The lawsuit, filed in January in Austin, Texas, said Thomas owed $67,800 for five pieces of jewelry he purchased at a cost of $97,800. The invoice, dated Dec. 21, 2009, indicates that Thomas made a $30,000 down payment and agreed to pay the balance in 15 days.
Thomas started 39 games at forward for Duke in 2009-2010, his senior season, including the 61-59 victory over Butler in the NCAA championship game.
The lawsuit, which wasn't disclosed publicly until The Associated Press reported it earlier this month, has raised questions about Thomas' eligibility that season and whether Duke's national title could be affected. NCAA rules prohibit athletes from receiving benefits that aren't available to the student body as a whole.
NCAA spokeswoman Stacey Osburn said Tuesday the organization would not comment on the settlement and what it might mean in terms of investigating the matter. NCAA rules require student-athletes and personnel at member schools to cooperate with the organization's inquiries, but there's nothing to compel people who aren't affiliated with those schools to do so.
Thomas, now with the New Orleans Hornets, was playing last season for the Austin Toros of the NBA Developmental League when the suit was filed. He wasn't drafted by an NBA team when he left Duke.
Joe Crews, the Austin attorney handling the matter for Thomas, did not immediately return a phone message from the AP seeking comment.

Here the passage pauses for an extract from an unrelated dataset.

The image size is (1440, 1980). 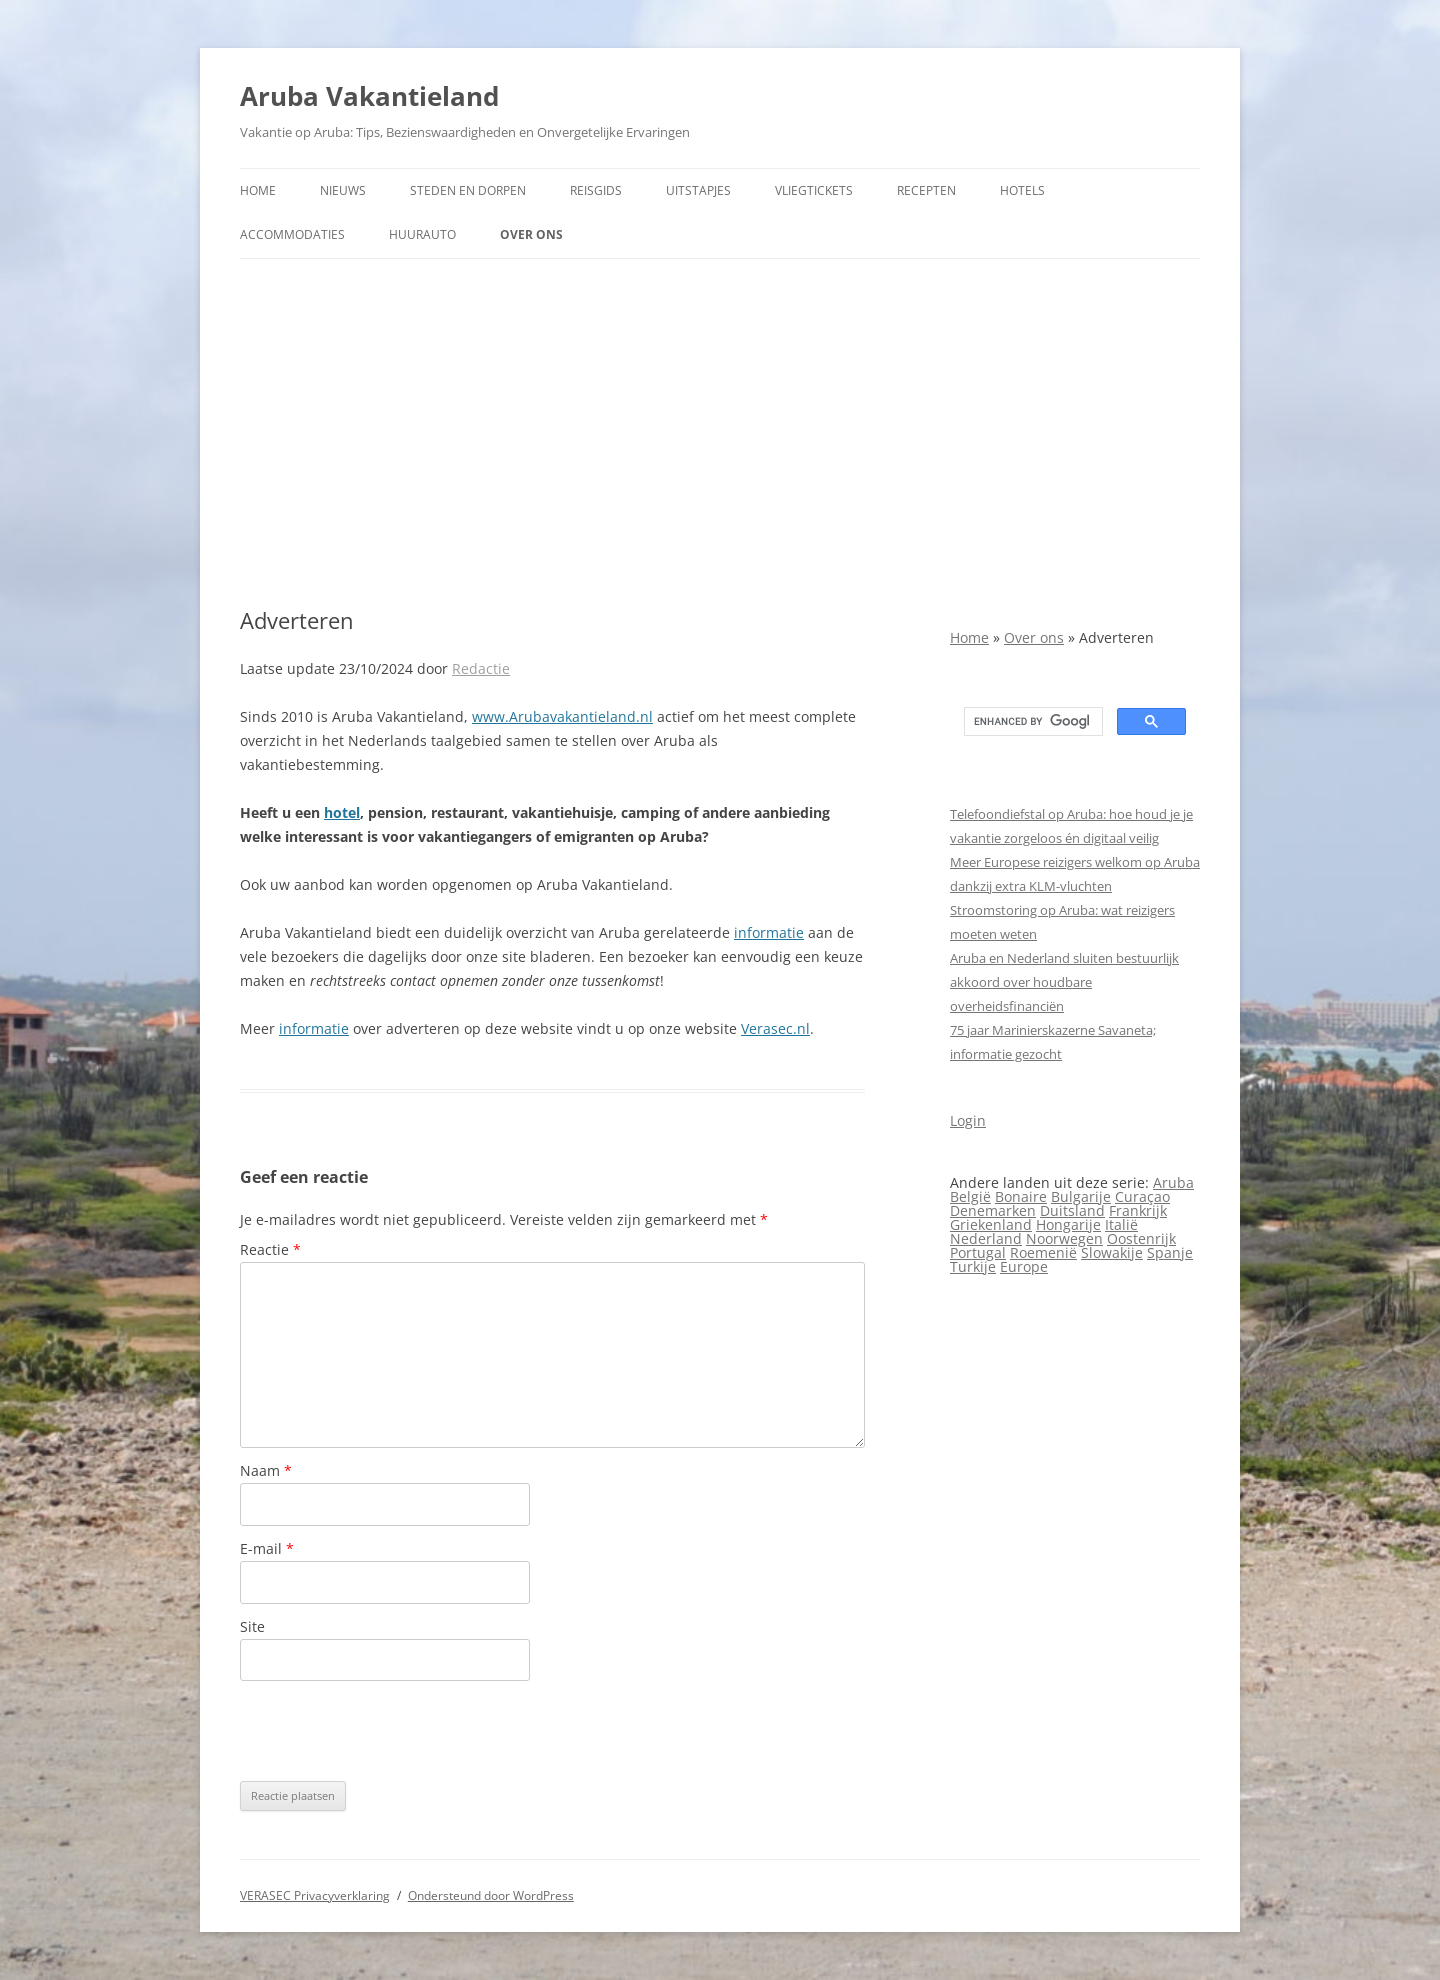 I want to click on Nieuws, so click(x=343, y=190).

Rafaello & Co., which also does business as A+A Diamonds Ltd., promotes itself as a jeweler that caters to professional athletes and other celebrities. On its website, the jeweler says its customers include actor Jamie Foxx, singer Alicia Keys and New York Knicks star Carmelo Anthony.
The firm filed a similar lawsuit against Dallas Cowboys receiver Dez Bryant last year, asserting that he owed $240,000 for jewelry he purchased between January and May 2010. The purchases occurred after Bryant had left Oklahoma State and was waiting for the NFL draft.
That suit also was settled out of court.